HIS 315K • United States, 1492-1865

Unique Days Time Location Instructor
36345 TTh
2:00 PM-3:30 PM
WEL 1.308
Carey

Course Description

This is a general survey of American history from early European expansion through the end of the civil war. Because the class covers almost 400 years of history in North America, we have to focus our attention on certain subjects, and of course leave other things out. The course is broken up into three major events: imperial Europe and colonial America, the first industrial revolution, and the crisis over slavery. Although these events may be familiar to most of you, I hope that our perspective on them will be new (those who aren’t familiar with the basic political narrative from American high schools are encouraged to come see me during office hours to discuss other places to get information). We will compare these events by investigating similar themes in each. We will look at American history from the ground up, focusing on how every-day American’s lived, worked, and made their own history. We will also investigate how larger structures—the development of capitalism and the growth of the federal government—impacted American history. Partially fulfills legislative requirement for American History.

Grading Policy

Class Discussion Participation 20% In-Class Exam 25% Paper 30% Take-Home Exam 25%

Texts

William Cronon, CHANGES IN THE LAND: INDIANS, COLONISTS, AND THE ECOLOGY OF NEW ENGLAND. (1983). Frederick Douglass, NARRATIVE OF FREDERICK DOUGLASS, AN AMERICAN SLAVE. (1845; reprint 1993) Eric Foner, FREE SOIL, FREE LABOR, FREE MEN : THE IDEOLOGY OF THE REPUBLICAN PARTY BEFORE THE CIVIL WAR. (1970; reprint 1995) William Harris, PLAIN FOLK AND GENTRY IN A SLAVE SOCIETY: WHITE LIBERTY AND BLACK SLAVERY IN AUGUSTA’S HINTERLANDS. (1985) Pauline Maier, FROM RESISTANCE TO REVOLUTION: COLONIAL RADICALS AND THE DEVELOPMENT OF AMERICAN OPPOSITION TO BRITAIN, 1765-1776. (1974).
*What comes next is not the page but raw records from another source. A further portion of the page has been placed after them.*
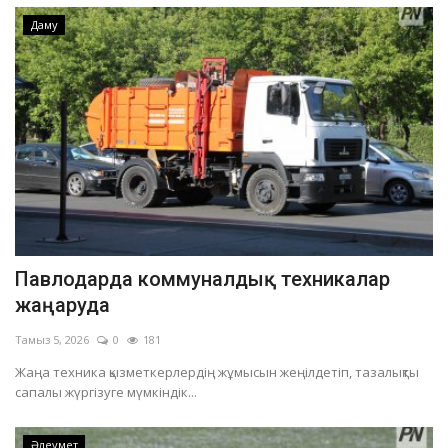
Даму
Павлодарда коммуналдық техникалар
жаңаруда
Тамыз 5, 2026
0
181
Жаңа техника қызметкерлердің жұмысын жеңілдетіп, тазалықты
сапалы жүргізуге мүмкіндік...
Әлеумет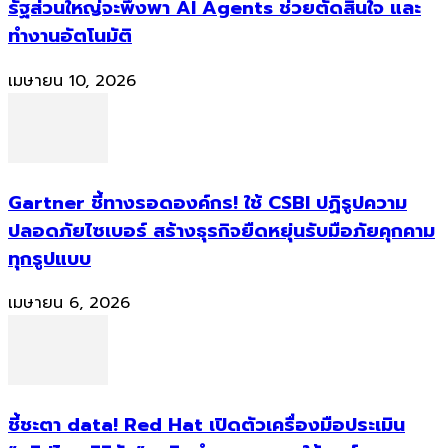
รัฐส่วนใหญ่จะพึ่งพา AI Agents ช่วยตัดสินใจ และ
ทำงานอัตโนมัติ
เมษายน 10, 2026
Gartner ชี้ทางรอดองค์กร! ใช้ CSBI ปฏิรูปความ
ปลอดภัยไซเบอร์ สร้างธุรกิจยืดหยุ่นรับมือภัยคุกคาม
ทุกรูปแบบ
เมษายน 6, 2026
ชี้ชะตา data! Red Hat เปิดตัวเครื่องมือประเมิน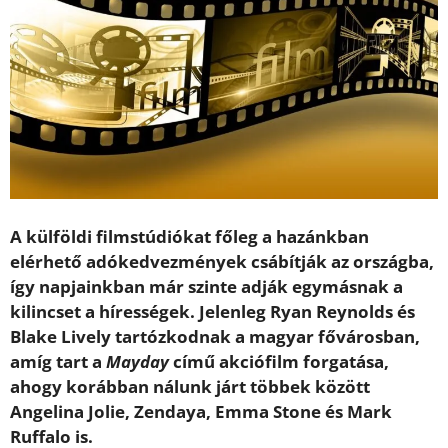
A külföldi filmstúdiókat főleg a hazánkban
elérhető adókedvezmények csábítják az országba,
így napjainkban már szinte adják egymásnak a
kilincset a hírességek. Jelenleg Ryan Reynolds és
Blake Lively tartózkodnak a magyar fővárosban,
amíg tart a
Mayday
című akciófilm forgatása,
ahogy korábban nálunk járt többek között
Angelina Jolie, Zendaya, Emma Stone és Mark
Ruffalo is.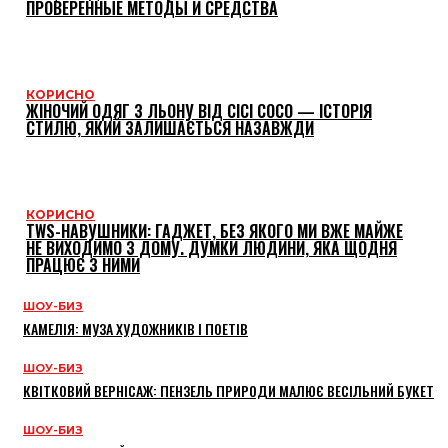
ПРОВЕРЕННЫЕ МЕТОДЫ И СРЕДСТВА
КОРИСНО
ЖІНОЧИЙ ОДЯГ З ЛЬОНУ ВІД CICI COCO — ІСТОРІЯ
СТИЛЮ, ЯКИЙ ЗАЛИШАЄТЬСЯ НАЗАВЖДИ
КОРИСНО
TWS-НАВУШНИКИ: ГАДЖЕТ, БЕЗ ЯКОГО МИ ВЖЕ МАЙЖЕ
НЕ ВИХОДИМО З ДОМУ. ДУМКИ ЛЮДИНИ, ЯКА ЩОДНЯ
ПРАЦЮЄ З НИМИ
ШОУ-БИЗ
КАМЕЛІЯ: МУЗА ХУДОЖНИКІВ І ПОЕТІВ
ШОУ-БИЗ
КВІТКОВИЙ ВЕРНІСАЖ: ПЕНЗЕЛЬ ПРИРОДИ МАЛЮЄ ВЕСІЛЬНИЙ БУКЕТ
ШОУ-БИЗ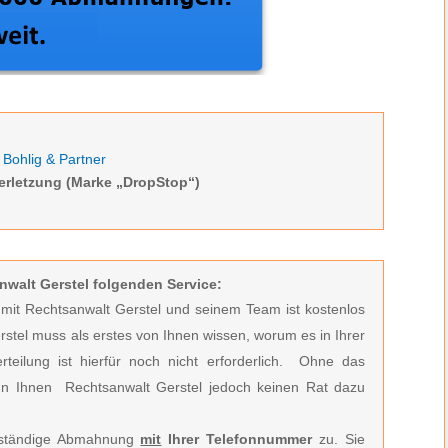
Bohlig & Partner
erletzung (Marke „DropStop“)
nwalt Gerstel folgenden Service:
t mit Rechtsanwalt Gerstel und seinem Team ist kostenlos
rstel muss
als erstes von Ihnen wissen, worum es in Ihrer
ilung ist hierfür noch nicht erforderlich.
Ohne das
n Ihnen Rechtsanwalt Gerstel jedoch keinen Rat dazu
llständige Abmahnung
mit
Ihrer Telefonnummer
zu. Sie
James Ronda, THOMAS JEFFERSON AND THE CHANGING WEST FROM CONQUEST TO CONSERVATION. (1997). Carol Sherif. THE ARTIFICIAL RIVER: THE ERIE CANAL AND THE PARADOX OF PROGRESS, 1817-1862. (1996). Sean Wilentz, THE KINGDOM OF MATHIAS: A STORY OF SEX AND SALVATION IN 19TH CENTURY AMERICA. (1994). Course Packet.